Rabbi Binyomin Levin, extreme right, with the choir that the Rebbe, Rabbi Menachem Mendel Schneerson, of righteous memory, instructed him to organize.
Rabbi Binyomin Levin, extreme right, with the choir that the Rebbe, Rabbi Menachem Mendel Schneerson, of righteous memory, instructed him to organize.

A recent discovery on an 8mm film of a recording of a choir in Jaffa, Israel, sheds light on an innovative program initiated by the Rebbe, Rabbi Menachem Mendel Schneerson, of righteous memory.

In the late 1950s, Rabbi Benyomin Levin of Kfar Chabad, Israel – a cantor by profession and a teacher in the Chabad school in Jaffa – received a letter from the Rebbe requesting that he organize a school choir—which he promptly did.

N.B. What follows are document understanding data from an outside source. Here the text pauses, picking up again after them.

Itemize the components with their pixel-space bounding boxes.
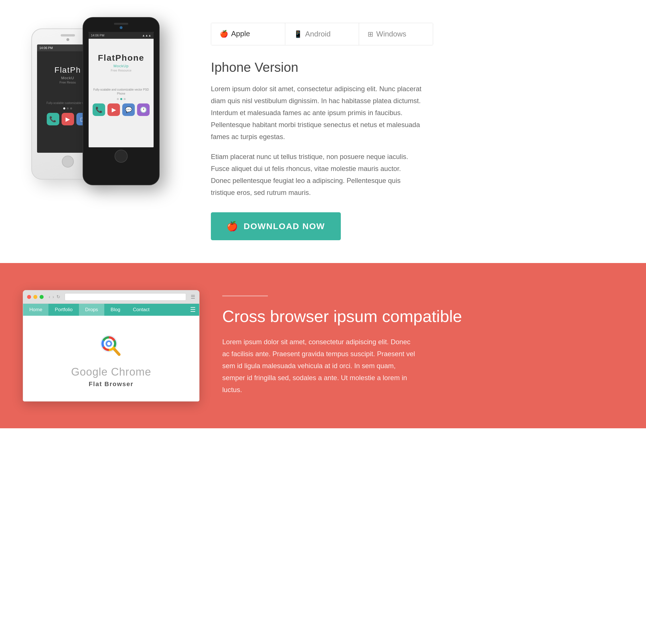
chrome-svg xyxy=(97,332,125,360)
content-area: 🍎 Apple 📱 Android ⊞ Windows Iphone Versi… xyxy=(211,17,623,240)
tab-apple-label: Apple xyxy=(231,29,250,38)
browser-nav-drops-label: Drops xyxy=(85,307,98,313)
download-button[interactable]: 🍎 DOWNLOAD NOW xyxy=(211,212,341,240)
phone-black-dot-3 xyxy=(124,98,126,100)
browser-nav-home[interactable]: Home xyxy=(23,304,48,316)
download-apple-icon: 🍎 xyxy=(227,221,238,232)
phone-black-icon-clock: 🕐 xyxy=(137,103,149,116)
iphone-section-title: Iphone Version xyxy=(211,60,623,75)
phone-white-camera xyxy=(67,38,69,41)
section-top: 14:06 PM ▲▲▲ FlatPh MockU Free Resou Ful… xyxy=(0,0,646,263)
browser-nav-contact-label: Contact xyxy=(133,307,149,313)
download-label: DOWNLOAD NOW xyxy=(244,221,325,231)
cross-browser-para: Lorem ipsum dolor sit amet, consectetur … xyxy=(222,336,416,396)
windows-tab-icon: ⊞ xyxy=(367,30,373,38)
browser-reload-icon[interactable]: ↻ xyxy=(57,294,60,300)
browser-address-bar[interactable] xyxy=(65,293,186,301)
browser-app-name: Google Chrome xyxy=(71,366,151,378)
browser-mockup-area: ‹ › ↻ ☰ Home Portfolio Drops xyxy=(23,290,200,402)
svg-point-5 xyxy=(107,342,111,345)
divider-line xyxy=(222,296,268,296)
phone-area: 14:06 PM ▲▲▲ FlatPh MockU Free Resou Ful… xyxy=(23,17,188,200)
phone-black-icon-phone: 📞 xyxy=(93,103,105,116)
phone-white-dot-2 xyxy=(67,107,69,109)
browser-nav-buttons: ‹ › ↻ xyxy=(49,294,60,300)
phone-black-desc: Fully-scalable and customizable vector P… xyxy=(89,88,153,96)
browser-maximize-btn[interactable] xyxy=(39,295,43,299)
tab-windows-label: Windows xyxy=(376,30,406,38)
browser-minimize-btn[interactable] xyxy=(33,295,37,299)
cross-browser-title: Cross browser ipsum compatible xyxy=(222,306,623,326)
phone-white-home-btn xyxy=(62,155,74,168)
phone-black-phone: Phone xyxy=(115,53,144,63)
phone-black-home-btn xyxy=(115,149,128,163)
phone-black-icons-row: 📞 ▶ 💬 🕐 xyxy=(93,103,149,116)
svg-line-3 xyxy=(114,349,119,354)
tabs-row: 🍎 Apple 📱 Android ⊞ Windows xyxy=(211,23,433,45)
browser-window: ‹ › ↻ ☰ Home Portfolio Drops xyxy=(23,290,200,402)
browser-content: Google Chrome Flat Browser xyxy=(23,316,199,401)
phone-black-status-bar: 14:06 PM ▲▲▲ xyxy=(89,32,153,39)
browser-titlebar: ‹ › ↻ ☰ xyxy=(23,290,199,304)
phone-black-time: 14:06 PM xyxy=(91,34,104,37)
phone-black-dots xyxy=(117,98,126,100)
tab-android[interactable]: 📱 Android xyxy=(285,23,359,45)
browser-navbar: Home Portfolio Drops Blog Contact ☰ xyxy=(23,304,199,316)
browser-hamburger-icon[interactable]: ☰ xyxy=(190,306,196,313)
phone-white-app-name: FlatPh xyxy=(55,66,81,75)
phone-black-app-sub: MockUp xyxy=(113,64,129,68)
tab-apple[interactable]: 🍎 Apple xyxy=(211,23,285,45)
cross-browser-content: Cross browser ipsum compatible Lorem ips… xyxy=(222,296,623,396)
phone-black-flat: Flat xyxy=(98,53,115,63)
tab-android-label: Android xyxy=(305,30,331,38)
phone-black: 14:06 PM ▲▲▲ FlatPhone MockUp Free Resou… xyxy=(83,17,159,185)
phone-black-app-name: FlatPhone xyxy=(98,53,144,63)
browser-nav-blog-label: Blog xyxy=(111,307,120,313)
phone-white-time: 14:06 PM xyxy=(39,46,53,49)
phone-black-icon-play: ▶ xyxy=(107,103,120,116)
browser-nav-drops[interactable]: Drops xyxy=(79,304,104,316)
iphone-section-para2: Etiam placerat nunc ut tellus tristique,… xyxy=(211,151,422,199)
phone-black-camera xyxy=(120,26,122,29)
phone-black-dot-2 xyxy=(120,98,122,100)
iphone-section-para1: Lorem ipsum dolor sit amet, consectetur … xyxy=(211,83,422,143)
phone-black-status-icons: ▲▲▲ xyxy=(142,34,151,37)
phone-black-screen: 14:06 PM ▲▲▲ FlatPhone MockUp Free Resou… xyxy=(89,32,153,147)
chrome-icon xyxy=(97,332,125,360)
phone-white-icon-play: ▶ xyxy=(62,113,74,125)
phone-white-app-sub: MockU xyxy=(61,76,74,80)
browser-nav-contact[interactable]: Contact xyxy=(126,304,156,316)
browser-menu-icon[interactable]: ☰ xyxy=(191,294,195,300)
phone-white-app-free: Free Resou xyxy=(60,81,76,84)
browser-app-sub: Flat Browser xyxy=(89,381,133,388)
phone-white-dot-1 xyxy=(63,107,65,109)
phone-black-speaker xyxy=(114,23,128,25)
phone-black-icon-msg: 💬 xyxy=(122,103,135,116)
browser-close-btn[interactable] xyxy=(27,295,31,299)
browser-nav-home-label: Home xyxy=(29,307,42,313)
browser-back-icon[interactable]: ‹ xyxy=(49,294,50,300)
phone-white-icon-phone: 📞 xyxy=(47,113,59,125)
phone-white-dot-3 xyxy=(70,107,72,109)
tab-windows[interactable]: ⊞ Windows xyxy=(359,23,433,45)
phone-white-dots xyxy=(63,107,72,109)
android-tab-icon: 📱 xyxy=(294,30,302,38)
phone-white-speaker xyxy=(61,34,75,36)
browser-nav-blog[interactable]: Blog xyxy=(104,304,126,316)
browser-nav-portfolio-label: Portfolio xyxy=(55,307,72,313)
apple-tab-icon: 🍎 xyxy=(220,30,228,38)
phone-black-app-free: Free Resource xyxy=(111,69,132,72)
browser-nav-portfolio[interactable]: Portfolio xyxy=(48,304,79,316)
browser-forward-icon[interactable]: › xyxy=(52,294,54,300)
phone-black-dot-1 xyxy=(117,98,119,100)
section-bottom: ‹ › ↻ ☰ Home Portfolio Drops xyxy=(0,263,646,428)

Levin was born into a cantorial family in Communist Russia, and was educated in the underground Chabad school system. His father, Feitel, an accountant, also served as cantor in one of the synagogues in Nevel, Russia. Levin once relayed that his home in Russia was always filled with music, as the family would sing and harmonize together.

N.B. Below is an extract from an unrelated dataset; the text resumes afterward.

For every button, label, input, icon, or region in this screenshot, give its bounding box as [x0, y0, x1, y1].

Levin married Freidah Rivkin, and they moved to Tashkent after the Germans invaded Russia. Though they did not have much money, the Levins assisted students in the city's underground Lubavitch school system as best they could with meals and provisions.


In 1945, they escaped from the USSR to Austria, and in 1949 they moved to Israel, where they were among the first to live in the newly-founded village of Kfar Chabad, not far from Tel Aviv.

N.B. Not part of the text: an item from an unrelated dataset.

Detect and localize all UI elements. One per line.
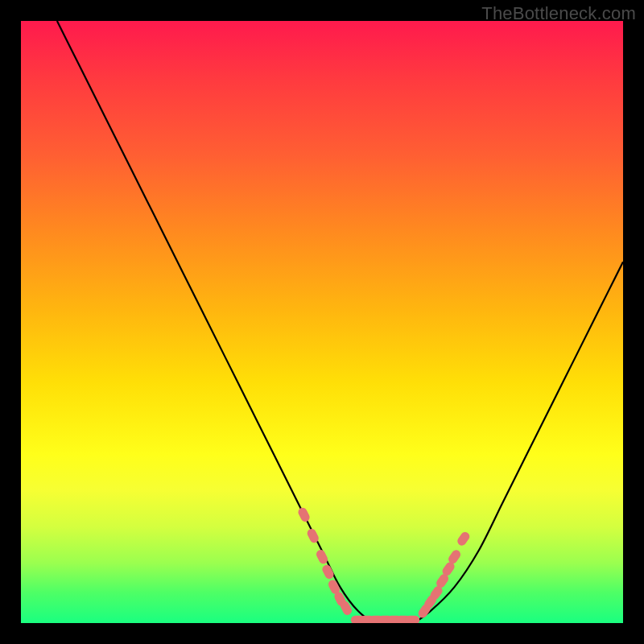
watermark-text: TheBottleneck.com	[481, 3, 636, 24]
plot-area	[21, 21, 623, 623]
outer-frame: TheBottleneck.com	[0, 0, 644, 644]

Levin studied agriculture and found cantorial positions during the holidays in Ramat Gan and Bnei Brak. Levin would also travel to Europe to fundraise for the Lubavitch Yeshivah. When his travels included a Shabbat stay, he would serve as the cantor in the local synagogues.

At one point, he was offered lucrative cantorial positions in England and Geneva. Levin wrote to the Rebbe about the prospects and the Rebbe responded that he should stay in Israel and become a teacher in "the Reshet," the Oholei Yosef Yitzchak Lubavitch school system.

Levin was amongst the organizers of the famous chassidic gatherings in the village of Kfar Chabad in the 50s and early 60s. Many guests participated throughout the years, including Knesset members, prime ministers and presidents. At the gatherings, Levin's choir would sing chassidic melodies for the crowd.

The choir later traveled several times a week to kibbutzim in Israel, where it would captivate often-secular audiences with Chabad melodies. Over the years, the choir made appearances before hundreds of thousands across Israel. One member of the choir was charged with explaining the meanings behind the melodies, as well as other concepts in Chabad philosophy.

In 1964, at the young age of 44, Levin suddenly passed away. Many of his children and grandchildren have followed in his footsteps by teaching young Jewish children.